In Global-Tech Appliances, Inc. v. SEB S. A., 563 U.S. ___, (2011), the Supreme Court clarified an ambiguity in 35 U.S.C. 271(b) regarding the intent needed to impose liability for induced infringement. Section 271(b) states "[w]hoever actively induces infringement of a patent shall be liable as an infringer.” Departing from a standard applied by the Federal Circuit, the Supreme Court held in its 8-1 decision that "willful blindness" is sufficient.
SEB obtained U.S. Pat. 4,993,312 for a deep fryer with a “cool touch” outer housing. Sunbeam asked Pentalpha (a Hong Kong subsidiary of Global-Tech) to supply deep fryers. Pentalpha purchased a SEB fryer made for the foreign market lacking U.S. patent markings and copied all but the fryer's cosmetic features. Pentalpha acquired a right-to-use study without telling its attorney it had copied directly from SEB. The study failed to locate SEB's patent and found no infringement. Pentalpha sold fryers to Sunbeam, which resold them in the U.S. SEB sued Sunbeam and Sunbeam notified Pentalpha of the lawsuit, but Pentalpha continued selling fryers to other U.S. resellers. SEB subsequently settled with Sunbeam and sued Pentalpha and its other U.S. resellers in 1999 asserting direct 271(a) and actively induced 271(b) infringement.
In 2006, a jury found willful infringement and inducement by Pentalpha, which appealed on the grounds it had no actual knowledge of SEB's patent until the Sunbeam litigation in 1998. The Fed. Cir. affirmed, acknowledging that a showing of “specific intent to encourage another’s infringement” was required, but that such “specific intent” includes “deliberate indifference” shown by a subjective determination that they knew of and disregarded an overt risk that an element of the offense existed.

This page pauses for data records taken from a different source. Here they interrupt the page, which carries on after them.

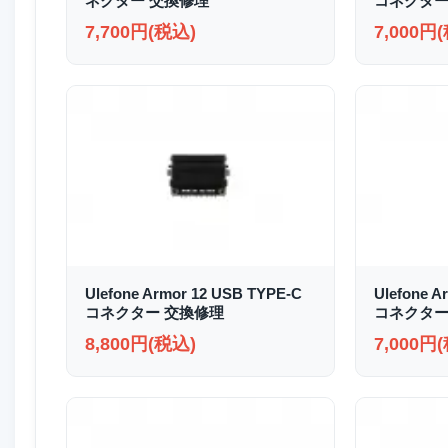
ネクター 交換修理
コネクター
7,700円(税込)
7,000円
Ulefone Armor 12 USB TYPE-C
Ulefone A
コネクター 交換修理
コネクター
8,800円(税込)
7,000円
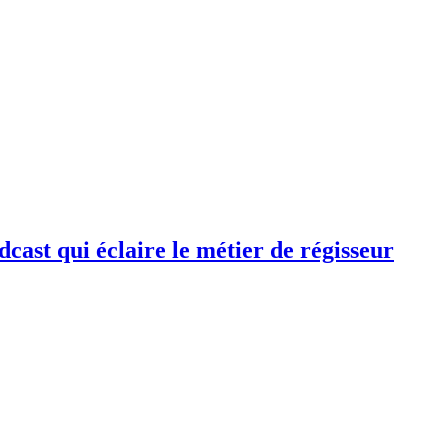
cast qui éclaire le métier de régisseur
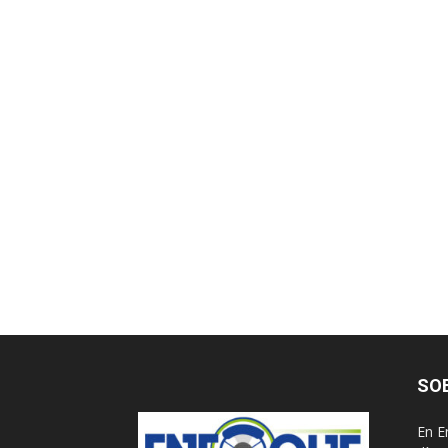
SO
En E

On appeal, the Supreme Court held that “deliberate indifference” to a known risk that a patent exists does not satisfy the knowledge required by 271(b). However, the Fed. Cir. was affirmed because the evidence was plainly sufficient to support a finding of Pentalpha's knowledge under the doctrine of “willful blindness.”
“Willful blindness” is well established in criminal law such that defendants cannot escape the reach of “knowing” or “willful” statutes by deliberately shielding themselves from clear evidence of critical facts that are strongly suggested by the circumstances. All federal courts of appeal but one require that: 1) the defendant must subjectively believe there is a high probability that a fact exists, and 2) the defendant must take deliberate actions to avoid learning of that fact. In contrast, the Federal Circuit “deliberate indifference” standard permits a finding of knowledge when there is merely a "known risk" that the induced acts are infringing; it does not require active efforts by an inducer to avoid knowing about the infringing nature of the activities. With all facts taken together, Pentalpha subjectively believed there was a high probability that SEB's fryer was patented and took deliberate steps to avoid knowing that fact. Consequently, the requisite intent existed for induced infringement.